Mobile phones are rapidly becoming powerful data acquisition devices, as described e. g. in recent (and good) articles in The Economist and Nature. Many phones have cameras, GPS systems and net connections, and some of them sport accelerometers, which can be used to measure the amount of calories burnt by the user, or even to track earthquakes.

A number of enterprising researchers have started to mine the location data that can be obtained from mobile phones (through information from mobile towers routing the communication). Last year, the complex-networks guru Albert-László Barabási and co-workers published a paper, Understanding individual human mobility patterns, where they studied movement trajectories of 100.000 (anonymized) mobile phone users. The result reported by the authors – that human movement is not random but shows high spatial and temporal regularity – was perhaps not as impressive as the sheer size of the data set.

For those who would like to try their hand at analyzing mobile phone data, MIT’s Reality Mining project provides an interesting and freely accessible data set. In this project, students carried (Nokia) phones and their trajectories were tracked. The subjects also answered various questions about themselves and their habits. The data gathered for the Reality Mining project included location information (again, through mobile towers), communication data (call records) and proximity data (using Bluetooth).

The researchers behind the project developed algorithm for extracting routine everyday patterns from user’s lives and claim they can predict their subjects’ next actions to a fairly good approximation.

The Economist article linked above quotes one of the MIT researchers, Alex Pentland, as saying that “… some handsets can capture information about individuals, such as their activity levels or even their gait, using built-in motion sensors.” This suggested to me that it might be possible to detect changes in gross motor patterns in an individual, such as those that have been shown to sometimes occur in depressed patients. Thus, a smart phone could be an “early warning system” for depression.
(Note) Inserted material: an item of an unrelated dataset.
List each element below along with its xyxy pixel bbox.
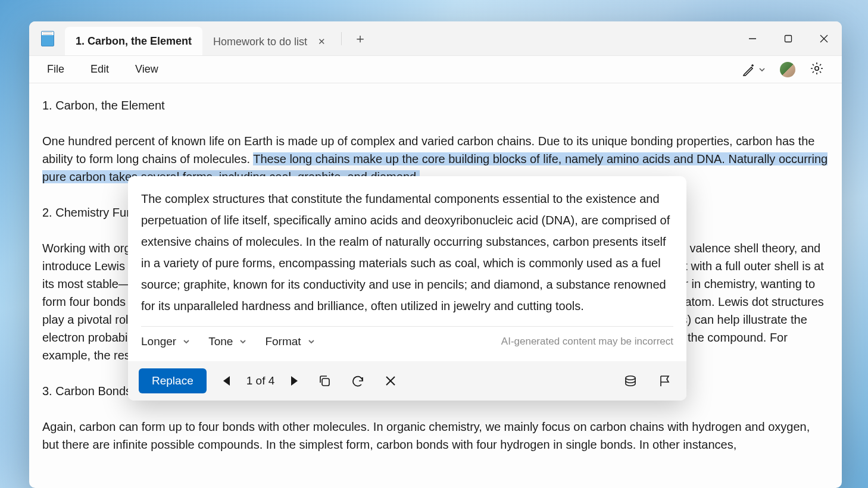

The Reality Mining group has spawned off a company, Sense Networks, that aims to bring location-based data to the commercial sphere in a big way. Their slogan is “Indexing the real world using location data for predictive analytics.”

Indexing the real world! Now that would be something.

Currently, Sense Networks offers a service, CitySense, for finding out where the action is in a city. I quote from the web site:

Citysense passively “senses” the most popular places based on actual real-time activity and displays a live heat map. The application intelligently leverages the inherent wisdom of crowds without any change in existing user behavior, in order to navigate people to the hottest spots in a city. […]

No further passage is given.